In order to determine if a self-managed installation or Denomas.com namespace is paid, we use the tier/plan type, not the presence of ARR. Those on a paid tier (ex: Premium, Ultimate, etc) are considered to be paid. This means that namespaces or installations belonging to an OSS or EDU program, internal project, or other subscription that has a paid tier but does not contribute ARR are considered to be “paid”.

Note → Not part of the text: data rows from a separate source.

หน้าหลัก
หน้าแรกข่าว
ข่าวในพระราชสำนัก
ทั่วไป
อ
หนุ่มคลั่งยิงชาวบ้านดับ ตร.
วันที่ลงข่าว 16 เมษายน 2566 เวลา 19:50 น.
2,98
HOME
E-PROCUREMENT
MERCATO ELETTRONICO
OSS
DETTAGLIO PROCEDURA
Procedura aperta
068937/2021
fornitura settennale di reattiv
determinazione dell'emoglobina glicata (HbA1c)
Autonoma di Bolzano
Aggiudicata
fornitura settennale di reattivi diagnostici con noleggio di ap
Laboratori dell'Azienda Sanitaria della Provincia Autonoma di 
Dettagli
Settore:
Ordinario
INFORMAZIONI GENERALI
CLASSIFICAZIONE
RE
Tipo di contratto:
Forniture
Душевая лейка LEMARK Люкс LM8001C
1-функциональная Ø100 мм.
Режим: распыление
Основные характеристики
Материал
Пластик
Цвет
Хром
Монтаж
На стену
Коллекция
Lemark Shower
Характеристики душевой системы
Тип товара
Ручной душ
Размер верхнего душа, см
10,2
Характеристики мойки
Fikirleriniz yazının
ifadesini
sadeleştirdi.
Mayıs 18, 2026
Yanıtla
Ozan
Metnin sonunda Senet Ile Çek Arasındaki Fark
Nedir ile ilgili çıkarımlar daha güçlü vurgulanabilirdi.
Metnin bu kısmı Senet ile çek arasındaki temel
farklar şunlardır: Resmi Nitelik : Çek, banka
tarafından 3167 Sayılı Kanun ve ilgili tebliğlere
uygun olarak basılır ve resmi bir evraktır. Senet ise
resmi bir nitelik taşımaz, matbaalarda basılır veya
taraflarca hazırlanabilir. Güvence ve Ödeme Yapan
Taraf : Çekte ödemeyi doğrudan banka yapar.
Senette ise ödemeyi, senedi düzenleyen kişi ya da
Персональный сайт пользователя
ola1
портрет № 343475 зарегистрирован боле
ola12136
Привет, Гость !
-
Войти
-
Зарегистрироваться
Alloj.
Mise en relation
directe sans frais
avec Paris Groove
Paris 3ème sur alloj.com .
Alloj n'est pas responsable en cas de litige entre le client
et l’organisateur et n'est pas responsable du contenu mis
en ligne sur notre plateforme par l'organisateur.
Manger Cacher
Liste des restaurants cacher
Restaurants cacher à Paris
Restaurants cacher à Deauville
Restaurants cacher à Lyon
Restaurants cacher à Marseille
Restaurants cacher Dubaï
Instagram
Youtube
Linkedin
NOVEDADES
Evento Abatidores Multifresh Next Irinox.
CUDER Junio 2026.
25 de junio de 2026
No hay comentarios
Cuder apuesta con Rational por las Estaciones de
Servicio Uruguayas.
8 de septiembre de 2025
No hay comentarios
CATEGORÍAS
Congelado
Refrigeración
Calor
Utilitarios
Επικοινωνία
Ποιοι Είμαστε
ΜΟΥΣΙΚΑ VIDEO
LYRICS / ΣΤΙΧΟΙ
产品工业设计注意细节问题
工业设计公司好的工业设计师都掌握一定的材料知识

Specifics on determining tier/plan type
  • Paid Self-Managed installations: To identify paid self-managed installations we use ping_product_tier in the data models, which is derived from edition in the Service Ping payload. Paid installations are those on paid tiers (which is not determined using ARR) (ping_product_tier != 'Core')
  • Paid Denomas.com namespaces: To identify paid namespaces, we use the plan type associated with the last event available during the measurement period. This is similar to the self-managed methodology in that we do not look at the plan type during the period, but rather the plan at time of reporting. (plan_was_paid_at_event_date = TRUE)

Generating Paid Denomas.com xMAU

Replicating Service Ping metrics

We need to be able to do two things in order to replicate Service Ping metrics:

  1. Replicate the Service Ping metric using a different data source (i.e., Denomas.com Postgres replica, Snowplow)
  2. Attribute the event/action to a project or namespace (and therefore paid plan)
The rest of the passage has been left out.